WHAT IS BEING ASKED:
The reply should hold only the lines from the one with "What do you see at coordinates (282, 2257)" through the end of the data, each given exactly.

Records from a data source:
□ □ □
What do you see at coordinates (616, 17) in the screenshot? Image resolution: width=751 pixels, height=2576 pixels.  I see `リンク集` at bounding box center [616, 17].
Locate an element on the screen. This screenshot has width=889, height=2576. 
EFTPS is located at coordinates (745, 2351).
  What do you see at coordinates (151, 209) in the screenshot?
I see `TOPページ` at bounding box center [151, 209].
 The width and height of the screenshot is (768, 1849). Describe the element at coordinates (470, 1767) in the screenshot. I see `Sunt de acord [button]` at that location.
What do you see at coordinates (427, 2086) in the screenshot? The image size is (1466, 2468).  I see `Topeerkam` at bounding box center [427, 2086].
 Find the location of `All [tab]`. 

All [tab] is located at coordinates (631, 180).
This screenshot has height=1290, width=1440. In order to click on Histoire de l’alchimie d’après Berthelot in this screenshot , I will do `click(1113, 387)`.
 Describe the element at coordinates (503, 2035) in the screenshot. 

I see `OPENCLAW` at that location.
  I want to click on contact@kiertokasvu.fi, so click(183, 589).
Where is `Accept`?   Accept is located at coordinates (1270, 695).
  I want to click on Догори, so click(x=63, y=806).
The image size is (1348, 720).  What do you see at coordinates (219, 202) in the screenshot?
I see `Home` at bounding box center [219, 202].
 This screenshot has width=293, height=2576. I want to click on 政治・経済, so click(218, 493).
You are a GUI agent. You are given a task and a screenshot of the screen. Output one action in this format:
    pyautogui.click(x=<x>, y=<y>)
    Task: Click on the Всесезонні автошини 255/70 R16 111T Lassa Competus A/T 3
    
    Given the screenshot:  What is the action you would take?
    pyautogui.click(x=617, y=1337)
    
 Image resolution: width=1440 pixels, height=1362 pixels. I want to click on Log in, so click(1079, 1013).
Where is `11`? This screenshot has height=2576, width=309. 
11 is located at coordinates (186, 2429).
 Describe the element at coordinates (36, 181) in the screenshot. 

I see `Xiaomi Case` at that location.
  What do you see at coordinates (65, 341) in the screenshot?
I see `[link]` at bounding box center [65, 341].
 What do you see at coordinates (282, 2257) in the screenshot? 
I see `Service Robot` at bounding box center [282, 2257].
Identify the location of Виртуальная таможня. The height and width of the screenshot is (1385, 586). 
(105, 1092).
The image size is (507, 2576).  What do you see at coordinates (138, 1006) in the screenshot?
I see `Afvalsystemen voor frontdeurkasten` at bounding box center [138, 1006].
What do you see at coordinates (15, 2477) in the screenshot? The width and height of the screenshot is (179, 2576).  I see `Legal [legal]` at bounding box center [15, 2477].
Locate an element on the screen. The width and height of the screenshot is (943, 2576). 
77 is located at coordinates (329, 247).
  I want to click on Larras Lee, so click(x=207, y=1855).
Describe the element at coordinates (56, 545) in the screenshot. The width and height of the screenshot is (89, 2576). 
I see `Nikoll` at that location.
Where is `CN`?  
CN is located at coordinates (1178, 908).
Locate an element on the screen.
□ □ □
RESPONSE TO THIS EXERCISE:
 What do you see at coordinates (282, 2257) in the screenshot? 
I see `Service Robot` at bounding box center [282, 2257].
Identify the location of Виртуальная таможня. The height and width of the screenshot is (1385, 586). 
(105, 1092).
The image size is (507, 2576).  What do you see at coordinates (138, 1006) in the screenshot?
I see `Afvalsystemen voor frontdeurkasten` at bounding box center [138, 1006].
What do you see at coordinates (15, 2477) in the screenshot? The width and height of the screenshot is (179, 2576).  I see `Legal [legal]` at bounding box center [15, 2477].
Locate an element on the screen. The width and height of the screenshot is (943, 2576). 
77 is located at coordinates (329, 247).
  I want to click on Larras Lee, so click(x=207, y=1855).
Describe the element at coordinates (56, 545) in the screenshot. The width and height of the screenshot is (89, 2576). 
I see `Nikoll` at that location.
Where is `CN`?  
CN is located at coordinates (1178, 908).
Locate an element on the screen.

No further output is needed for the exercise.